Eene geleerde Italiaansche vrouw, werd geboren te Bologna op den 29sten October 1711. Reeds vroeg maakte zij kennis met de voornaamste Latijnsche en Grieksche schrijvers en wijdde zich vervolgens aan de studie der wijsbegeerte. Den 17den April 1732 verdedigde zij tegen 5 hoogleeraren der universiteit te Bologna onderscheidene stellingen over demoeijelijkste gedeelten der bovennatuurkunde en spreidde hierbij zoo groote geleerdheid met zulk eene ongekunstelde bescheidenheid ten toon, dat men haar eenstemmig de doctorale waardigheid verleende.

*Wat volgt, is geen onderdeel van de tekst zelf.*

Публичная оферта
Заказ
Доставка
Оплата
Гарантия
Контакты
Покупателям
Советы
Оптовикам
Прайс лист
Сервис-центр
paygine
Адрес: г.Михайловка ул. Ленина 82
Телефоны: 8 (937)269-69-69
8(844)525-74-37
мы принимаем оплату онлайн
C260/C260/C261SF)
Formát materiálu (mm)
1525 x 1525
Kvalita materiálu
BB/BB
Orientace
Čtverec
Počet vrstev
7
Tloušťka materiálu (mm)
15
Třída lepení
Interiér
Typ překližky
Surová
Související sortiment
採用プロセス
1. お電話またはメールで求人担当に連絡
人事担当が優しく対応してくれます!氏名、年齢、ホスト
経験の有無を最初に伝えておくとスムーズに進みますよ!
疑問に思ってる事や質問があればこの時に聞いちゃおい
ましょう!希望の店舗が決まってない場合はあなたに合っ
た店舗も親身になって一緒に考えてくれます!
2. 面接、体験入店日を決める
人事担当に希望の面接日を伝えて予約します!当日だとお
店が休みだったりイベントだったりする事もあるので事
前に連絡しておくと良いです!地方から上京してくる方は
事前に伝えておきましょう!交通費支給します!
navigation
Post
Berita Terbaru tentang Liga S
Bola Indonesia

Bij al de eerbewijzen, die zij van de geleerdste mannen ontving, behield zij hare eenvoudigheid en bevalligheid. In 1741 werd er haar door den Senaat een hoogleeraarsambt toevertrouwd , en van alle kanten snelden de jongelingen derwaarts, om haar te hooren. Zij werd voorts geplaatst aan de academie, door Benedictus XIV te Bologna gesticht. In de “Gedenkschriften” van het Instituut aldaar zijn twee opstellen van hare hand , welke zeer worden geroemd.

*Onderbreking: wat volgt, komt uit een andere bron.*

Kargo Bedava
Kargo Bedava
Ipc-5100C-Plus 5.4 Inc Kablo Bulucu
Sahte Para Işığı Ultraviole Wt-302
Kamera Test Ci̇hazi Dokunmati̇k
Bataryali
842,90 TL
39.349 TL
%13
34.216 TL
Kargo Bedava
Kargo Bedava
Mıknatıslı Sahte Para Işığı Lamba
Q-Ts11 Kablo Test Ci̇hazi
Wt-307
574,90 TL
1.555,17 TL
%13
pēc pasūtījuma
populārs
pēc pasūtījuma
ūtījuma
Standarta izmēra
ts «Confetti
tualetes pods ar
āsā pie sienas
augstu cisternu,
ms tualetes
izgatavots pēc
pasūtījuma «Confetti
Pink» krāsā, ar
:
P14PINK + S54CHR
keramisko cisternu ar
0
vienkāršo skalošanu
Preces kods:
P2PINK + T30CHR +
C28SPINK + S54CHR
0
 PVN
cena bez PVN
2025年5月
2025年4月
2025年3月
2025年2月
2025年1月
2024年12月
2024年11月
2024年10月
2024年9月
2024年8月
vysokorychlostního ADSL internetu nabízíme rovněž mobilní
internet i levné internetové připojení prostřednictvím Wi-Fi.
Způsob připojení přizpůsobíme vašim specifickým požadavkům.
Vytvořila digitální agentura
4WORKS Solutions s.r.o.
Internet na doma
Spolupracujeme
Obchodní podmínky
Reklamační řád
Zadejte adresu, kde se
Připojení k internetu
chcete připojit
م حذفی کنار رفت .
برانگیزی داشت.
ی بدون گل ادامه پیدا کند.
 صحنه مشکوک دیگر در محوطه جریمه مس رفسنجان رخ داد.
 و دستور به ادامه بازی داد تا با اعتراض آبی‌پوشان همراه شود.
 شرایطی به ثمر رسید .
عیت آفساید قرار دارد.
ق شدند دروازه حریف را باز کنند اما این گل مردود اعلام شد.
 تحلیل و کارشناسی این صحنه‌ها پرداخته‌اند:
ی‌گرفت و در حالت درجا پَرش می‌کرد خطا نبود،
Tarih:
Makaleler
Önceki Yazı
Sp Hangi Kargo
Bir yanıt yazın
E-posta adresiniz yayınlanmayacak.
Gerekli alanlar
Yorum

Tevens was zij dichteres. In 1738 gehuwd met doctor Verrati, vervulde zij bij de pligten van haar ambt die van echtgenoote en moeder. Zij had 12 zonen, wier opvoeding zij zelve bestuurde, en overleed op den 20sten Februarij 1788. De dames te Bologna hebben ter harer eere een gedenkteeken opgerigt.